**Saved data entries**
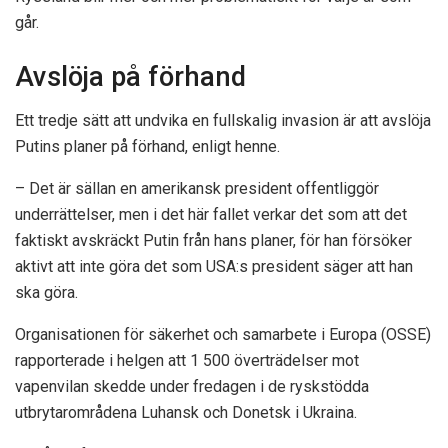
går.
Avslöja på förhand
Ett tredje sätt att undvika en fullskalig invasion är att avslöja
Putins planer på förhand, enligt henne.
– Det är sällan en amerikansk president offentliggör
underrättelser, men i det här fallet verkar det som att det
faktiskt avskräckt Putin från hans planer, för han försöker
aktivt att inte göra det som USA:s president säger att han
ska göra.
Organisationen för säkerhet och samarbete i Europa (OSSE)
rapporterade i helgen att 1 500 överträdelser mot
vapenvilan skedde under fredagen i de ryskstödda
utbrytarområdena Luhansk och Donetsk i Ukraina.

**WORK TO COMPLETE**
Copy out each line of the data in which the word "president" appears.

**FINISHED TASK**
– Det är sällan en amerikansk president offentliggör
aktivt att inte göra det som USA:s president säger att han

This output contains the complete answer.